The Evangelical Universalist Forum

EU overemphasizes "unity" within the Trinity

I cannot prove God isn’t Bozo, the Tooth Fairy or the Spaghetti Monster, but if he is, we’re doomed. Knowing this, only an idiot or a knave would bow the knee to such a God.

For me, I have determined only to love the God who is worth loving. God agrees. He also is determined only to love the God worth loving.

I would rather get back to the topic of the actual thread, which Oxy has managed to hijack to no purpose (rather than actually discussing the topic of the thread.)
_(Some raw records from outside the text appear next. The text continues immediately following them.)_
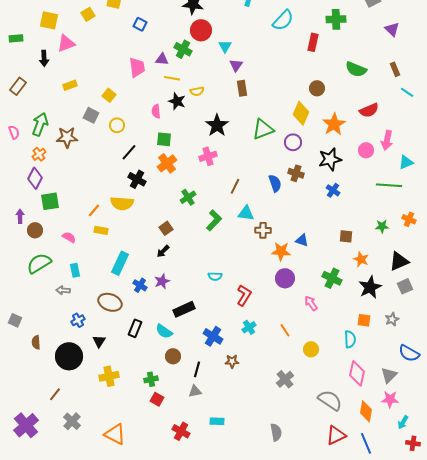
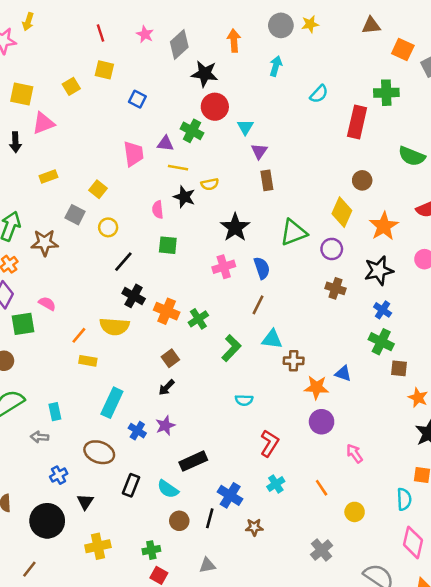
cyan semicircle: (283, 20) -> (319, 94), size x0.7
red rectangle: (313, 42) -> (357, 122), size x1.4
orange cross: (167, 163) -> (167, 311), moved, turned -30
blue semicircle: (275, 183) -> (262, 268), moved
pink semicircle: (69, 237) -> (47, 304), moved
cyan semicircle: (215, 276) -> (244, 400), moved
green cross: (332, 278) -> (381, 342), moved
black line: (197, 369) -> (210, 518), moved

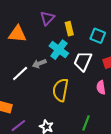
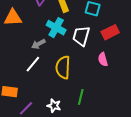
white line: (20, 73) -> (33, 64), moved
green line: (86, 123) -> (81, 97), moved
I suspect Oxy is trying to make a hidden rhetorical point about philosophy being totally worthless: he has complained from the day he got here that all he sees are philosophical arguments, which he doesn’t even acknowledge as arguments but only as ‘presuppositions’ or ‘opinions’ (while basically ignoring our threads on scriptural exegetics). This thread, of course, would be one such discussion on the metaphysics of the Trinity and whether trinitarian Christian universalists (such as myself) over-emphasize the unity of the Trinity in order to arrive at universalism: a claim Luke has directly challenged me on myself in other threads (since, to be fair, I have occasionally argued, and more often claimed, that the doctrines of trinitarian Christian theism necessarily imply as a logical consequence that at least minimal univeralism is true).
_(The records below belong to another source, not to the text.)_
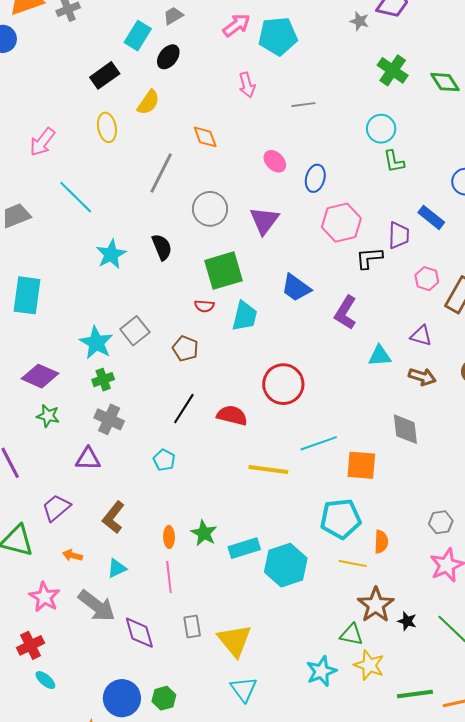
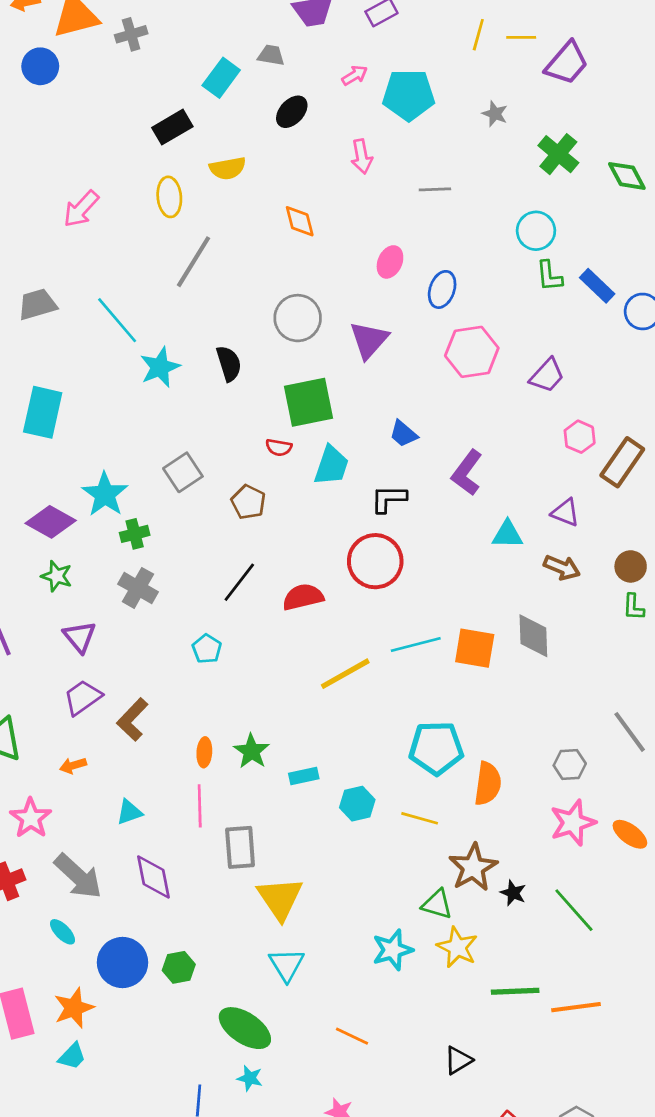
gray trapezoid: (173, 16) -> (271, 55), turned 35
gray star: (359, 21) -> (495, 114), moved
pink arrow: (237, 25) -> (355, 75), size x0.7
black ellipse: (168, 57) -> (292, 112), moved
yellow semicircle: (148, 102) -> (228, 168), turned 40
pink ellipse: (275, 161) -> (390, 262), turned 65
gray line: (161, 173) -> (194, 262), moved
cyan line: (76, 197) -> (117, 320), moved
blue rectangle: (431, 217) -> (597, 286), moved
purple trapezoid: (399, 235) -> (547, 375), turned 36
black L-shape: (369, 258) -> (389, 499), moved
blue trapezoid: (296, 288) -> (403, 434), size x0.7
cyan star: (96, 343) -> (105, 494), moved
red semicircle: (232, 415) -> (303, 597), turned -32
purple triangle: (88, 459) -> (80, 637), moved, turned 44
orange square: (361, 465) -> (475, 648), moved
yellow line: (268, 470) -> (345, 674), turned -42
purple trapezoid: (56, 508) -> (83, 698), moved
orange semicircle: (381, 542) -> (488, 784), size x1.4
cyan rectangle: (244, 548) -> (304, 776), size x0.7
orange arrow: (72, 555) -> (73, 766), turned -36
yellow line: (353, 563) -> (420, 818), moved
cyan hexagon: (286, 565) -> (357, 804), size x0.6
cyan triangle: (117, 568) -> (129, 812), moved
gray arrow: (97, 606) -> (78, 876), moved
gray rectangle: (192, 626) -> (240, 847), moved, size x1.4
cyan ellipse: (45, 680) -> (63, 932), moved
Recall Oxy’s original post in this thread: while his own train of thought (at least in the grammatic composition of the paragraph) is far from coherent, he’s clearly enough trying to contrast what ‘the Bible says’ to ‘what philosophy says’. In order to do that with any kind of parallel counter-point, he would have to try to present what ‘philosophy’ ‘says’ in some definite way that even we could see that ‘philosophy’ goes against ‘the Bible’ and moreover against what we ourselves are willing to believe is true. Thus pitting us-and-the-Bible (since obviously none of us here believe that evil must exist for good to exist) against the “philosophy” we are (supposedly) foolishly putting up against the Bible in other regards.

So Oxy throws out a philosophical position as his own ‘opinion’, not because he actually believes it to be true (thus voiding the meaning of an opinion at all in passing, btw), but because he happens to think that ‘philosophy’ inevitably leads to cosmological God/Anti-God dualism (or perhaps to a lesser ethical cosmological dualism, although the precepts of that would eventually imply God/Anti-God) which he rejects.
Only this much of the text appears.